Personal information
- Date of birth: 15 December 1950 (age 74)
- Place of birth: Schwerin, East Germany
- Height: 1.72 m (5 ft 8 in)
- Position(s): Forward

Youth career
- 1958–1968: SG Dynamo Schwerin

Senior career*
- Years: Team / Apps / (Gls)
- 1968–1971: SG Dynamo Schwerin / 48 / (15)
- 1971–1973: BFC Dynamo / 40 / (11)
- 1971–1973: BFC Dynamo II / 9 / (9)
- 1973–1974: SG Dynamo Schwerin / 6 / (2)
- 1974–1984: BFC Dynamo / 225 / (101)
- 1974–1975: BFC Dynamo II / 4 / (1)

International career
- 1972–1973: East Germany U18 / 3 / (0)
- 1976-1977: East Germany B / 2 / (0)
- 1978–1981: East Germany / 2 / (0)
- 1979–1980: East Germany Olympic / 11 / (5)

Medal record
Men's Football
Representing East Germany
Olympic Games
| Silver medal – second place | 1980 Moscow | Team |

= Wolf-Rüdiger Netz =

East German footballer

Wolf-Rüdiger Netz (born 15 December 1950 in Schwerin) is a former football player from East Germany.

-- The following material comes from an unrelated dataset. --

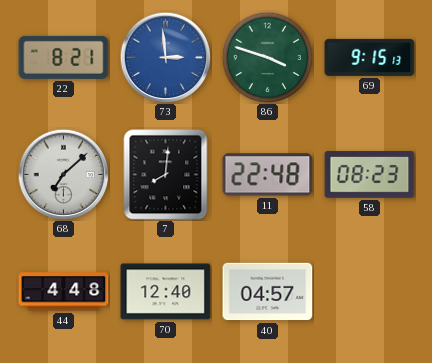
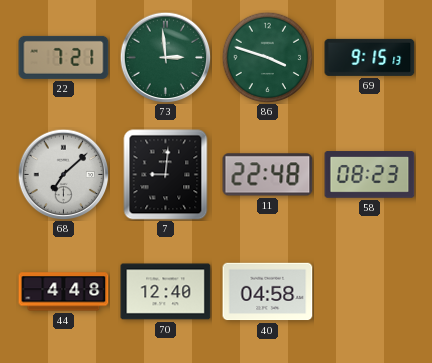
22: 8:21 -> 7:21
73 dial: blue -> green
7: 8:01 -> 9:01
40: 04:57 -> 04:58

Netz began playing football at SG Dynamo Schwerin when he was eight years old and made his professional debut with SG Dynamo Schwerin in the DDR-Liga in the 1968-69 season. Netz joined BFC Dynamo during the summer of 1971. He became five times East German champion in a row with BFC Dynamo.

Netz won the silver medal with the East German Olympic team at the 1980 Summer Olympics in Moscow. Together with his teammates, he was awarded the Patriotic Order of Merit in bronze the same year. The forward also won two caps for the East Germany national team.

Netz scored 112 goals in 265 league matches for the record champion BFC Dynamo. Nobody scored more goals for die Weinroten in the top division of East German football. Only Hans-Jürgen Riediger also managed to amass a three-digit number of goals for BFC Dynamo.